Records for this task:
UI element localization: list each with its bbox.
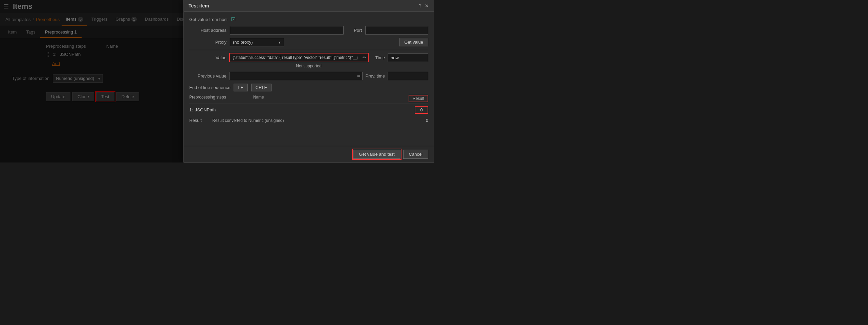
get-value-from-host-row: Get value from host ☑ xyxy=(189,16,428,23)
host-port-row: Host address Port xyxy=(189,26,428,35)
proxy-select[interactable]: (no proxy) xyxy=(230,38,284,46)
value-input[interactable] xyxy=(230,53,368,62)
prev-time-label: Prev. time xyxy=(365,73,385,79)
eol-lf-button[interactable]: LF xyxy=(234,84,247,91)
modal-close-button[interactable]: ✕ xyxy=(425,3,429,8)
modal-step-result: 0 xyxy=(415,106,428,114)
modal-overlay: Test item ? ✕ Get value from host ☑ Host… xyxy=(0,0,434,162)
get-value-checkbox[interactable]: ☑ xyxy=(231,16,236,23)
port-input[interactable] xyxy=(365,26,428,35)
modal-ps-label: Preprocessing steps xyxy=(189,95,226,102)
host-address-label: Host address xyxy=(189,28,226,33)
modal-ps-result-col: Result xyxy=(409,95,428,102)
modal-preprocessing-header: Preprocessing steps Name Result xyxy=(189,95,428,104)
modal-step-number: 1: xyxy=(189,107,193,112)
not-supported-label: Not supported xyxy=(189,64,428,68)
prev-value-label: Previous value xyxy=(189,73,226,79)
modal-ps-name-col: Name xyxy=(253,95,264,102)
eol-row: End of line sequence LF CRLF xyxy=(189,84,428,91)
modal-title: Test item xyxy=(189,3,209,8)
result-value: 0 xyxy=(415,118,428,123)
cancel-button[interactable]: Cancel xyxy=(403,150,428,159)
modal-footer: Get value and test Cancel xyxy=(184,146,434,162)
proxy-label: Proxy xyxy=(189,40,226,45)
value-label: Value xyxy=(189,55,226,60)
modal-header: Test item ? ✕ xyxy=(184,0,434,12)
modal-preprocessing-step-row: 1: JSONPath 0 xyxy=(189,105,428,114)
prev-value-row: Previous value ✏ Prev. time xyxy=(189,72,428,80)
get-value-button[interactable]: Get value xyxy=(399,38,428,46)
value-row: Value ✏ Time xyxy=(189,53,428,62)
eol-label: End of line sequence xyxy=(189,85,230,90)
host-address-input[interactable] xyxy=(230,26,344,35)
eol-crlf-button[interactable]: CRLF xyxy=(251,84,272,91)
modal-header-actions: ? ✕ xyxy=(419,3,429,8)
modal-help-button[interactable]: ? xyxy=(419,3,421,8)
test-item-modal: Test item ? ✕ Get value from host ☑ Host… xyxy=(183,0,434,162)
prev-time-input[interactable] xyxy=(388,72,428,80)
value-input-wrapper: ✏ xyxy=(229,53,369,62)
prev-value-input-wrapper: ✏ xyxy=(229,72,363,80)
proxy-select-wrapper: (no proxy) xyxy=(230,38,284,46)
value-edit-icon[interactable]: ✏ xyxy=(363,55,366,60)
port-label: Port xyxy=(354,28,362,33)
modal-preprocessing-section: Preprocessing steps Name Result 1: JSONP… xyxy=(189,95,428,114)
time-input[interactable] xyxy=(388,53,428,62)
result-row: Result Result converted to Numeric (unsi… xyxy=(189,118,428,123)
modal-step-name: JSONPath xyxy=(195,107,216,112)
time-label: Time xyxy=(371,55,385,60)
prev-value-input[interactable] xyxy=(229,72,363,80)
get-value-label: Get value from host xyxy=(189,17,227,22)
result-label: Result xyxy=(189,118,210,123)
prev-edit-icon[interactable]: ✏ xyxy=(357,74,361,79)
modal-body: Get value from host ☑ Host address Port … xyxy=(184,12,434,146)
get-value-and-test-button[interactable]: Get value and test xyxy=(353,150,400,159)
result-desc: Result converted to Numeric (unsigned) xyxy=(212,118,412,123)
proxy-row: Proxy (no proxy) Get value xyxy=(189,38,428,46)
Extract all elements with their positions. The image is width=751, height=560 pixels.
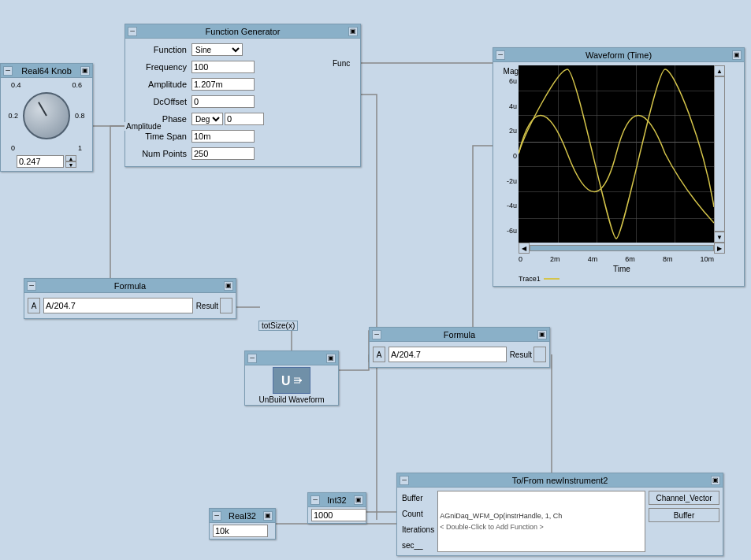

About this task: With the pictures removed, return all the entries exactly.

Answer space:
UI element localization: list each with its bbox.
get-value-from-host-row: Get value from host ☑ xyxy=(189,16,428,23)
host-port-row: Host address Port xyxy=(189,26,428,35)
proxy-select[interactable]: (no proxy) xyxy=(230,38,284,46)
value-input[interactable] xyxy=(230,53,368,62)
prev-time-label: Prev. time xyxy=(365,73,385,79)
eol-lf-button[interactable]: LF xyxy=(234,84,247,91)
modal-close-button[interactable]: ✕ xyxy=(425,3,429,8)
modal-step-result: 0 xyxy=(415,106,428,114)
modal-overlay: Test item ? ✕ Get value from host ☑ Host… xyxy=(0,0,434,162)
get-value-checkbox[interactable]: ☑ xyxy=(231,16,236,23)
port-input[interactable] xyxy=(365,26,428,35)
modal-ps-label: Preprocessing steps xyxy=(189,95,226,102)
host-address-label: Host address xyxy=(189,28,226,33)
modal-ps-result-col: Result xyxy=(409,95,428,102)
modal-preprocessing-header: Preprocessing steps Name Result xyxy=(189,95,428,104)
modal-step-number: 1: xyxy=(189,107,193,112)
not-supported-label: Not supported xyxy=(189,64,428,68)
prev-value-label: Previous value xyxy=(189,73,226,79)
modal-ps-name-col: Name xyxy=(253,95,264,102)
eol-row: End of line sequence LF CRLF xyxy=(189,84,428,91)
modal-title: Test item xyxy=(189,3,209,8)
result-value: 0 xyxy=(415,118,428,123)
cancel-button[interactable]: Cancel xyxy=(403,150,428,159)
modal-footer: Get value and test Cancel xyxy=(184,146,434,162)
proxy-label: Proxy xyxy=(189,40,226,45)
value-label: Value xyxy=(189,55,226,60)
modal-header: Test item ? ✕ xyxy=(184,0,434,12)
modal-preprocessing-step-row: 1: JSONPath 0 xyxy=(189,105,428,114)
prev-value-row: Previous value ✏ Prev. time xyxy=(189,72,428,80)
get-value-button[interactable]: Get value xyxy=(399,38,428,46)
value-row: Value ✏ Time xyxy=(189,53,428,62)
eol-label: End of line sequence xyxy=(189,85,230,90)
host-address-input[interactable] xyxy=(230,26,344,35)
eol-crlf-button[interactable]: CRLF xyxy=(251,84,272,91)
modal-header-actions: ? ✕ xyxy=(419,3,429,8)
modal-help-button[interactable]: ? xyxy=(419,3,421,8)
test-item-modal: Test item ? ✕ Get value from host ☑ Host… xyxy=(183,0,434,162)
prev-time-input[interactable] xyxy=(388,72,428,80)
value-input-wrapper: ✏ xyxy=(229,53,369,62)
prev-value-input-wrapper: ✏ xyxy=(229,72,363,80)
proxy-select-wrapper: (no proxy) xyxy=(230,38,284,46)
value-edit-icon[interactable]: ✏ xyxy=(363,55,366,60)
port-label: Port xyxy=(354,28,362,33)
modal-preprocessing-section: Preprocessing steps Name Result 1: JSONP… xyxy=(189,95,428,114)
time-input[interactable] xyxy=(388,53,428,62)
result-row: Result Result converted to Numeric (unsi… xyxy=(189,118,428,123)
modal-step-name: JSONPath xyxy=(195,107,216,112)
time-label: Time xyxy=(371,55,385,60)
prev-value-input[interactable] xyxy=(229,72,363,80)
get-value-label: Get value from host xyxy=(189,17,227,22)
result-label: Result xyxy=(189,118,210,123)
prev-edit-icon[interactable]: ✏ xyxy=(357,74,361,79)
modal-body: Get value from host ☑ Host address Port … xyxy=(184,12,434,146)
get-value-and-test-button[interactable]: Get value and test xyxy=(353,150,400,159)
result-desc: Result converted to Numeric (unsigned) xyxy=(212,118,412,123)
proxy-row: Proxy (no proxy) Get value xyxy=(189,38,428,46)
Extract all elements with their positions. The image is width=751, height=560 pixels.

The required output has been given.